## 1 Introduction

Linked data sets, created by probabilistic matching of records, are widely used for research in health, epidemiology, economics, demography, sociology and many other scientific areas. However probabilistic matching can lead to linkage errors, which is a type of measurement error and can lead to biased inference unless appropriate steps are taken to control and/or adjust for this bias (Chambers, 2009). Unfortunately, these errors are typically ignored when analysis of linked data is undertaken. Although there have been a number of statistical methods developed for efficient linkage (see Herzog *et al*., 2007), there has been comparatively little methodological research carried out on the impact of linkage errors on analysis of linked data.

An early reference is Neter *et al*. (1965), who found that relatively small amounts of linkage error can lead to a substantial bias when estimating a regression relationship. Scheuren & Winkler (1993, 1997) investigated the effect of linkage errors on the bias of ordinary least squares estimators in a standard linear regression model and proposed a method of adjusting for the bias. However, their estimator is not unbiased in general. Subsequently, Lahiri & Larsen (2005) proposed an alternative unbiased estimator, based on a regression model with transformed covariates. In their simulations, they found that their approach performed very well across a range of situations.

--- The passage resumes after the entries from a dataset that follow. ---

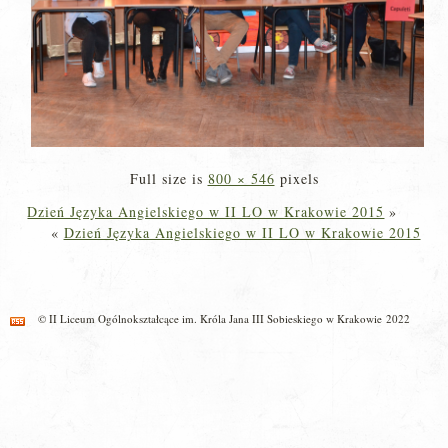
Full size is
800 × 546
pixels
Dzień Języka Angielskiego w II LO w Krakowie 2015
»
«
Dzień Języka Angielskiego w II LO w Krakowie 2015
© II Liceum Ogólnokształcące im. Króla Jana III Sobieskiego w Krakowie 2022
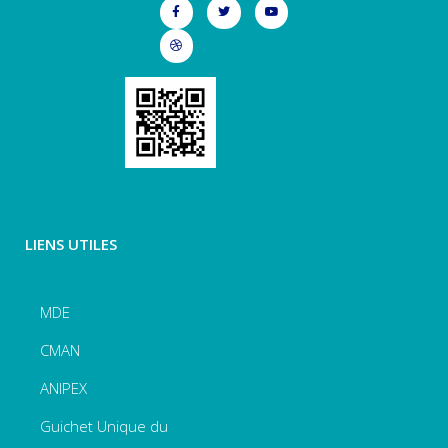
LIENS UTILES
MDE
CMAN
ANIPEX
Guichet Unique du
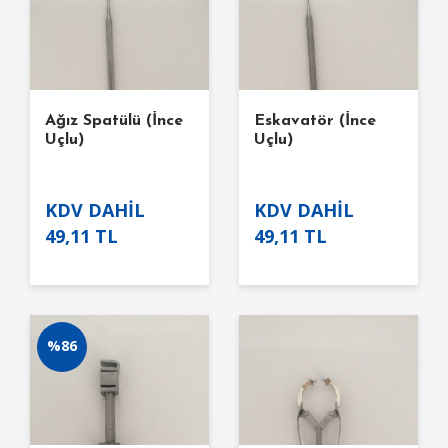
Ağız Spatülü (İnce
Eskavatör (İnce
Uçlu)
Uçlu)
KDV DAHİL
KDV DAHİL
49,11 TL
49,11 TL
%86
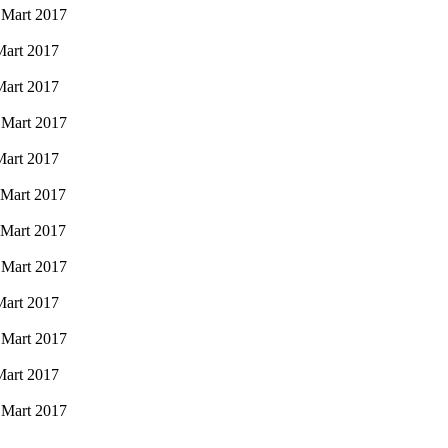
Mart 2017
Mart 2017
Mart 2017
Mart 2017
Mart 2017
Mart 2017
Mart 2017
Mart 2017
Mart 2017
Mart 2017
Mart 2017
Mart 2017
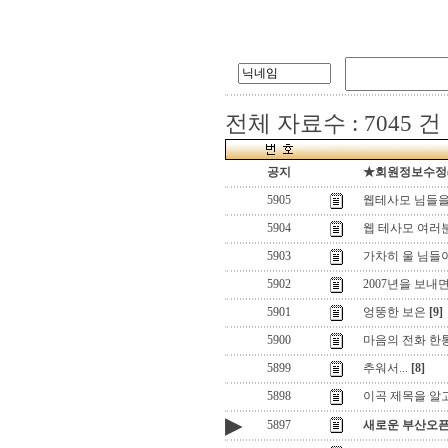
전체 자료수 : 7045 건
공지
★회원정보수정(로
5905
웹테사모 님들을
5904
웹 테사모 여러
5903
가차히 울 님들이 있
5902
2007년을 보내면서
5901
엉뚱한 보은
[9]
5900
마음의 전화 한
5899
추워서...
[8]
5898
이곡 제목을 알
▶
5897
새로운 부산오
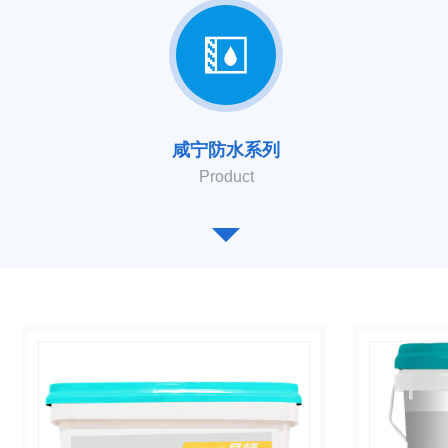
咸宁防水系列
Product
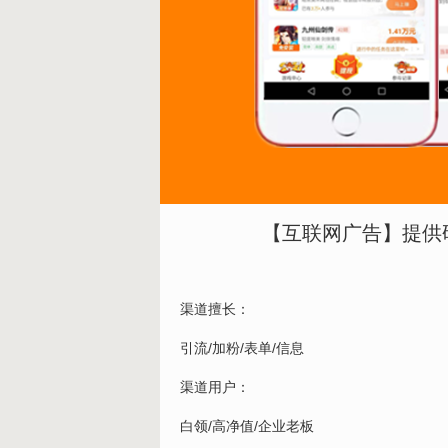
【互联网广告】提供
渠道擅长：
引流/加粉/表单/信息
渠道用户：
白领/高净值/企业老板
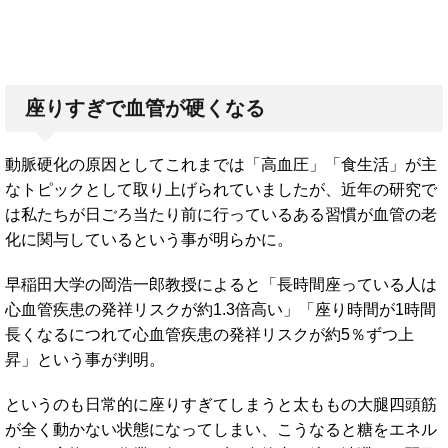
座りすぎで血管が硬くなる
動脈硬化の原因としてこれまでは「高血圧」「食生活」が主
なトピックとして取り上げられていましたが、近年の研究で
は私たちが日ごろ当たり前に行っているある習慣が血管の老
化に関与しているという事が明らかに。
早稲田大学の岡浩一郎教授によると「長時間座っている人は
心血管疾患の発祥リスクが約1.3倍高い」「座り時間が1時間
長くなるにつれて心血管疾患の発祥リスクが約5％ずつ上
昇」という事が判明。
というのも日常的に座りすぎてしまうと太ももの大腿四頭筋
が全く動かない状態になってしまい、こうなると糖をエネル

A methodological framework for analysis of linked data was developed in Chambers (2009). Under this approach, appropriate modifications to standard statistical analysis methods are used to ensure that they remain unbiased when applied to probabilistically linked data. However, this development assumes that measurements are mutually independent. This is unrealistic when they correspond to observations from clusters of correlated statistical units, such as members of a family, patients in a hospital or students in a school. Nested error models are often used when analyzing such data. Consequently, in this paper we develop methods for efficient fitting of linear models with nested errors to probabilistically linked data.

The structure of the paper is as follows. In the following section we review the linkage error model used in Chambers (2009). In Section 'Estimation of regression coefficients' we then describe a framework for fitting a linear model with nested errors given linked data generated under this linkage error model, and obtain unbiased estimators of regression coefficients for this case. In Section 'Estimation of variance components' we describe three methods of variance components estimation using probabilistically linked data: analysis of variance, pseudo-maximum likelihood and pseudo-restricted maximum likelihood. Simulation results that compare the estimators defined in the preceding sections are presented in Section 'Simulation results'. Section 'Summary and further research' concludes the paper with a summary of its results and suggestions for further research.